An Update on SOX Compliance Issues
Earlier this week I attended a webinar hosted by KPMG about the current state of Sarbanes-Oxley compliance, since 2023 is coming toward a close and audit professionals need to start thinking about the SOX compliance season that will start up early next year. We have lots to go through here.
For starters, SOX compliance does need improvement, because indicators of good SOX compliance are moving in the wrong direction. More companies are receiving poor marks for internal control over financial reporting (ICFR) from their audit firms, including large accelerated filers and accelerated filers — that is, companies that should have strong financial reporting systems in place. See Figure 1, below, taken from the KPMG webinar.
OK, that’s troubling. Then comes the next question of which internal control issues are driving that increase in poor ICFR. Figure 2, below, shows the top five ICFR issues for each of the last five years and how they’ve changed over time.
Figure 2 is a good chart to study because it raises several issues internal auditors and SOX compliance teams need to consider as you plan for your next SOX compliance audit.
For example, non-routine transactions fell from the top problem in 2018 (cited by 64 percent of filers) to fifth place in 2022 (cited by only 14 percent). But is that trend likely to continue this year? Non-routine transactions could include layoffs, debt restructuring, or related one-time charges that tend to happen in turbulent times — and last time I checked, 2023 has been mighty turbulent. We might well see a jump in adverse ICFR opinions next year due to non-routine transactions; is there anything in your company’s recent past that might put it on that list?
Disclosure Control Challenges
We could raise similar questions about poor disclosure controls. The number of filers citing trouble with disclosure controls went from 20 percent in 2018 to 40 percent in 2022. To a certain extent, that makes sense; we’ve seen the Securities and Exchange Commission fault numerous companies in recent years for poor disclosure of cyber, ESG, and other non-financial risks.
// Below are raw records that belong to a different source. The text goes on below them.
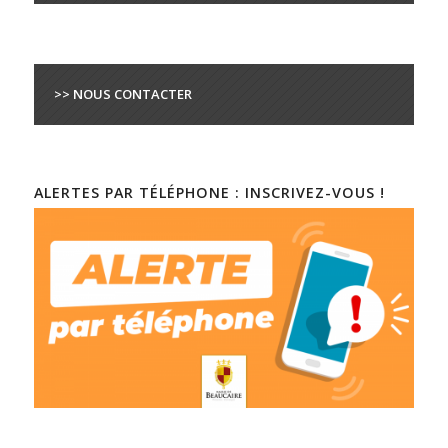
>> NOUS CONTACTER
ALERTES PAR TÉLÉPHONE : INSCRIVEZ-VOUS !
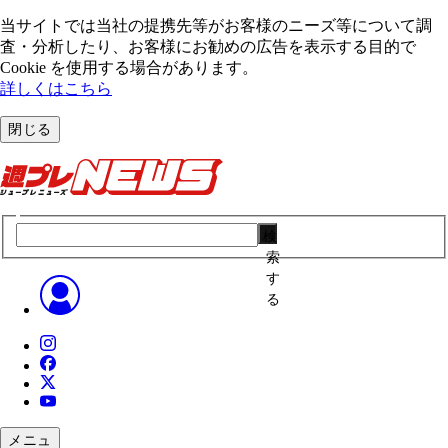
当サイトでは当社の提携先等がお客様のニーズ等について調
査・分析したり、お客様にお勧めの広告を表⽰する⽬的で
Cookie を使⽤する場合があります。
詳しくはこちら
閉じる
検
索
す
る
メニュ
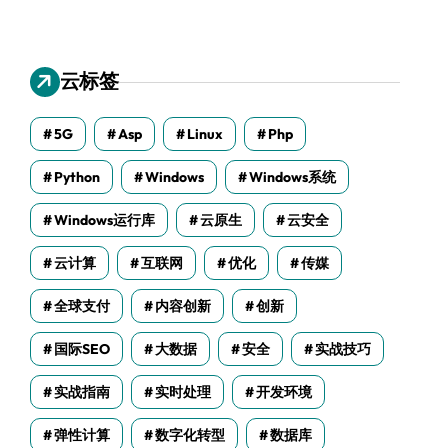
云标签
5G
Asp
Linux
Php
Python
Windows
Windows系统
Windows运行库
云原生
云安全
云计算
互联网
优化
传媒
全球支付
内容创新
创新
国际SEO
大数据
安全
实战技巧
实战指南
实时处理
开发环境
弹性计算
数字化转型
数据库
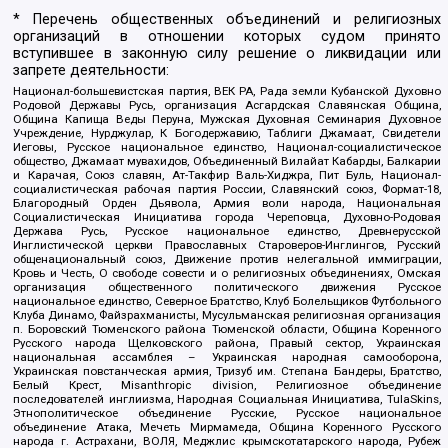
* Перечень общественных объединений и религиозных
организаций в отношении которых судом принято
вступившее в законную силу решение о ликвидации или
запрете деятельности:
Национал-большевистская партия, ВЕК РА, Рада земли Кубанской Духовно
Родовой Державы Русь, организация Асгардская Славянская Община,
Община Капища Веды Перуна, Мужская Духовная Семинария Духовное
Учреждение, Нурджулар, К Богодержавию, Таблиги Джамаат, Свидетели
Иеговы, Русское национальное единство, Национал-социалистическое
общество, Джамаат мувахидов, Объединенный Вилайат Кабарды, Балкарии
и Карачая, Союз славян, Ат-Такфир Валь-Хиджра, Пит Буль, Национал-
социалистическая рабочая партия России, Славянский союз, Формат-18,
Благородный Орден Дьявола, Армия воли народа, Национальная
Социалистическая Инициатива города Череповца, Духовно-Родовая
Держава Русь, Русское национальное единство, Древнерусской
Инглистической церкви Православных Староверов-Инглингов, Русский
общенациональный союз, Движение против нелегальной иммиграции,
Кровь и Честь, О свободе совести и о религиозных объединениях, Омская
организация общественного политического движения Русское
национальное единство, Северное Братство, Клуб Болельщиков Футбольного
Клуба Динамо, Файзрахманисты, Мусульманская религиозная организация
п. Боровский Тюменского района Тюменской области, Община Коренного
Русского народа Щелковского района, Правый сектор, Украинская
национальная ассамблея – Украинская народная самооборона,
Украинская повстанческая армия, Тризуб им. Степана Бандеры, Братство,
Белый Крест, Misanthropic division, Религиозное объединение
последователей инглиизма, Народная Социальная Инициатива, TulaSkins,
Этнополитическое объединение Русские, Русское национальное
объединение Атака, Мечеть Мирмамеда, Община Коренного Русского
народа г. Астрахани, ВОЛЯ, Меджлис крымскотатарского народа, Рубеж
For many companies these are new issues and your processes for collecting information about them might not be solid.
“You need to be looking at your disclosure controls,” Sue King, a partner at KPMG and head of its SOX practice, said on the webinar. “A lot of companies have found that they do have inconsistency in the methodologies they use, or that the metrics that they use don’t exactly tie” to the data the company includes in the 10-K filing.
Take something as supposedly simple as disclosing the ratio of male versus female employees. Do you report the average ratio across the whole year, or the ratio as of an exact date? Are you including part-time employees? What about contractors? What about non-binary employees? How do you assure that what you disclose in the 10-K mirrors whatever you might need to disclose to the Equal Employment Opportunity Commission?
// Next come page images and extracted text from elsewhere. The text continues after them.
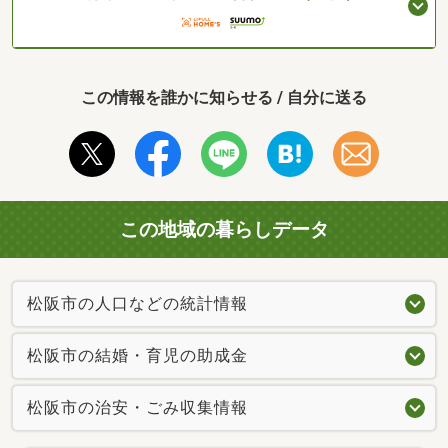
この情報を誰かに知らせる / 自分に送る
この地域の暮らしデータ
松阪市の人口などの統計情報
松阪市の結婚・育児の助成金
松阪市の治安・ごみ収集情報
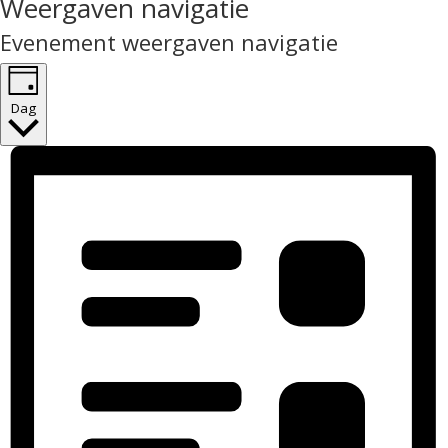
Weergaven navigatie
Evenement weergaven navigatie
Dag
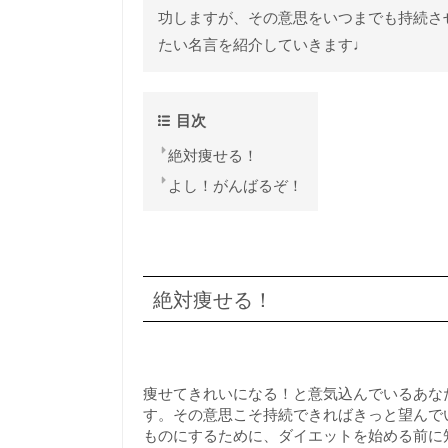
功しますが、その意思をいつまでも持続さ
たい名言を紹介していきます♩
目次
絶対痩せる！
よし！がんばるぞ！
絶対痩せる！
痩せてきれいになる！と意気込んでいるあな
す。その意思こそ持続できればきっと望んで
ものにするために、ダイエットを始める前に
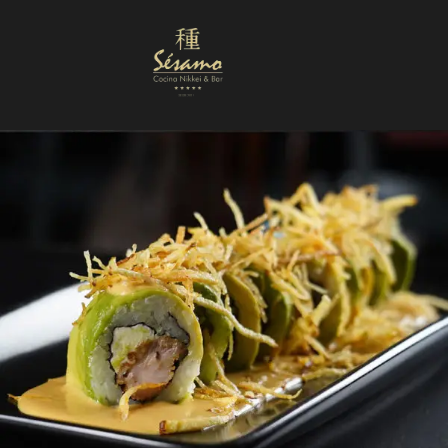
Nuestra Carta
Reservas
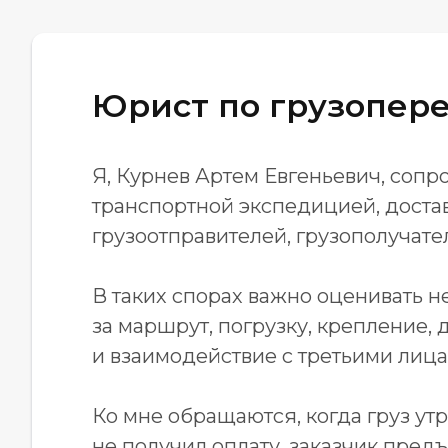
Юрист по грузопере
Я, Курнев Артем Евгеньевич, сопр
транспортной экспедицией, достав
грузоотправителей, грузополучате
В таких спорах важно оценивать не
за маршрут, погрузку, крепление, 
и взаимодействие с третьими лица
Ко мне обращаются, когда груз ут
не получил оплату, заказчик пред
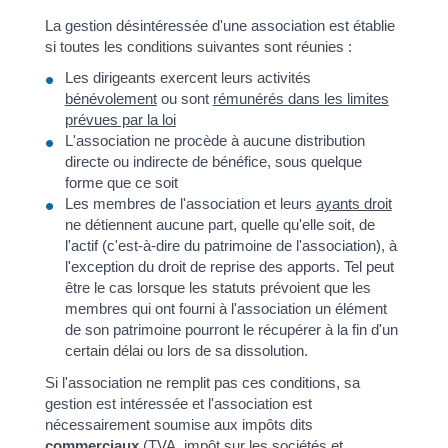
La gestion désintéressée d'une association est établie
si toutes les conditions suivantes sont réunies :
Les dirigeants exercent leurs activités
bénévolement
ou sont
rémunérés dans les limites
prévues par la loi
L'association ne procède à aucune distribution
directe ou indirecte de bénéfice, sous quelque
forme que ce soit
Les membres de l'association et leurs
ayants droit
ne détiennent aucune part, quelle qu'elle soit, de
l'actif (c'est-à-dire du patrimoine de l'association), à
l'exception du droit de reprise des apports. Tel peut
être le cas lorsque les statuts prévoient que les
membres qui ont fourni à l'association un élément
de son patrimoine pourront le récupérer à la fin d'un
certain délai ou lors de sa dissolution.
Si l'association ne remplit pas ces conditions, sa
gestion est intéressée et l'association est
nécessairement soumise aux impôts dits
commerciaux
(
TVA
,
impôt sur les sociétés
et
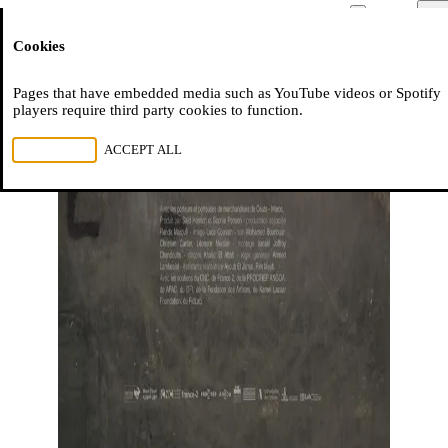
Moussem
Men
Cookies
NL
FR
EN
Pages that have embedded media such as YouTube videos or Spotify
players require third party cookies to function.
REJECT ALL
ACCEPT ALL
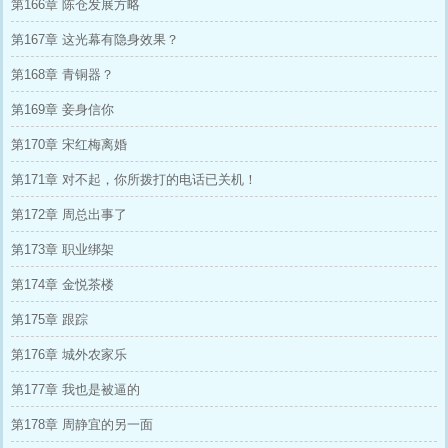
第166章 陈仓发展方略
第167章 这光幕有隐身效果？
第168章 青铜器？
第169章 妾身信你
第170章 宋红梅离婚
第171章 对不起，你所拨打的电话已关机！
第172章 周总出事了
第173章 职业绑架
第174章 金悦茶楼
第175章 跟踪
第176章 城外农家乐
第177章 我也是被逼的
第178章 周静宜的另一面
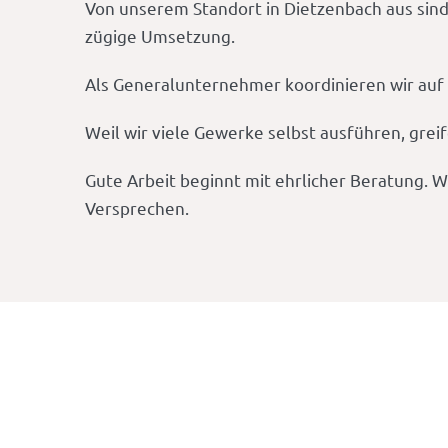
Von unserem Standort in Dietzenbach aus sind
zügige Umsetzung.
Als Generalunternehmer koordinieren wir auf W
Weil wir viele Gewerke selbst ausführen, grei
Gute Arbeit beginnt mit ehrlicher Beratung. W
Versprechen.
As we move into a world of more non-financial reporting, an ability to solve questions like that — to develop reporting processes that anticipate them, really — will become crucial for successful SOX compliance.
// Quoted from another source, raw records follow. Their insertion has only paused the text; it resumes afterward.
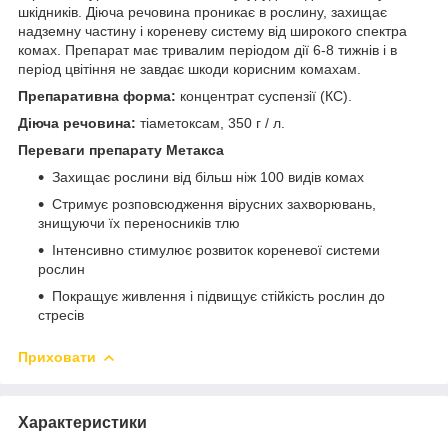
шкідників. Діюча речовина проникає в рослину, захищає
надземну частину і кореневу систему від широкого спектра
комах. Препарат має тривалим періодом дії 6-8 тижнів і в
період цвітіння не завдає шкоди корисним комахам.
Препаративна форма:
концентрат суспензії (КС).
Діюча речовина:
тіаметоксам, 350 г / л.
Переваги препарату Метакса
Захищає рослини від більш ніж 100 видів комах
Стримує розповсюдження вірусних захворювань,
знищуючи їх переносників тлю
Інтенсивно стимулює розвиток кореневої системи
рослин
Покращує живлення і підвищує стійкість рослин до
стресів
Приховати
Характеристики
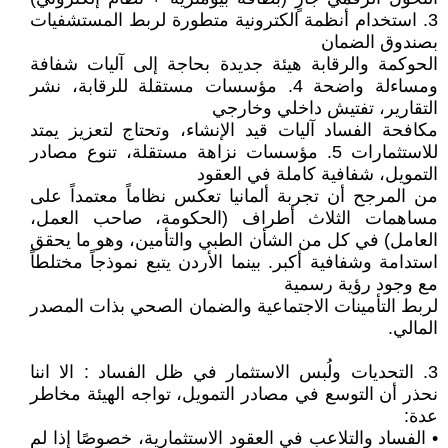
3. استخدام أنظمة الكترونية متطورة لربط المستشفيات
بصندوق الضمان
الحوكمة والرقابة هيئة جديدة بحاجة إلى آليات شفافة
ومساءلة واضحة 4. مؤسسات مستقلة للرقابة، نشر
التقارير، تفتيش داخلي وخارجي
مكافحة الفساد آليات قيد الإنشاء، وتحتاج لتعزيز يمتد
للاستثمارات 5. مؤسسات نزاهة مستقلة، تنوع مصادر
التمويل، شفافية كاملة في العقود
من المرجح أن تجربة ألمانيا تعكس نظاماً معتمداً على
مساهمات الثلاث أطراف (الحكومة، صاحب العمل،
العامل) في كل من الشأن الطبي والتأمين، وهو ما يحقق
استدامة وشفافية أكبر. بينما الأردن يتبع نموذجاً مختلطاً
مع وجود رؤية رسمية
لربط التأمينات الاجتماعية والضمان الصحي بذات المصدر
المالي.
3. التحديات ولُبس الاستثمار في ظل الفساد : الا اننا
نحذر أن التوسع في مصادر التمويل، تواجه الهيئة مخاطر
عدة:
• الفساد والتلاعب في العقود الاستثمارية، خصوصًا إذا لم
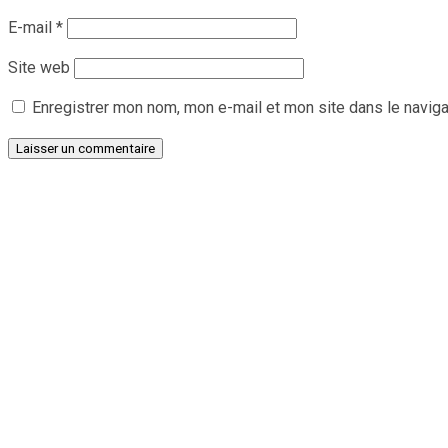
E-mail
*
Site web
Enregistrer mon nom, mon e-mail et mon site dans le navig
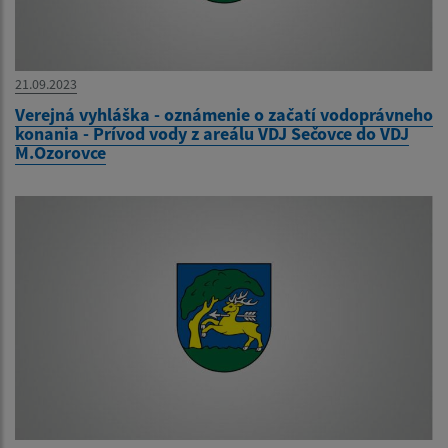
21.09.2023
Verejná vyhláška - oznámenie o začatí vodoprávneho
konania - Prívod vody z areálu VDJ Sečovce do VDJ
M.Ozorovce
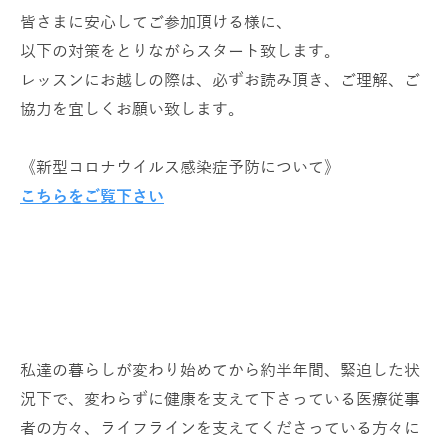
皆さまに安心してご参加頂ける様に、
以下の対策をとりながらスタート致します。
レッスンにお越しの際は、必ずお読み頂き、ご理解、ご
協力を宜しくお願い致します。
《新型コロナウイルス感染症予防について》
こちらをご覧下さい
私達の暮らしが変わり始めてから約半年間、緊迫した状
況下で、変わらずに健康を支えて下さっている医療従事
者の方々、ライフラインを支えてくださっている方々に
“You need to broaden your perspective and be taking a look at the processes and controls around disclosure of some of that data,” King said. Given the new SEC reporting obligations coming as soon as next year, such as expanded disclosure of cybersecurity risks, her point is well taken.
The Big SOX Compliance Issue: IT
The primary theme in the webinar, however, was the importance of IT risk management to successful SOX compliance.
Go back to Figure 2, above. Notice how IT issues have become much more prevalent in the last five years, cited in 39 percent of adverse ICFR opinions in 2018 to cited in 55 percent today. That shouldn’t be a surprise. Companies have embraced digital transformation and cloud-based technology services over the last five years. From operational and financial perspectives, that’s great — but digital transformation puts your internal controls through the wringer, too.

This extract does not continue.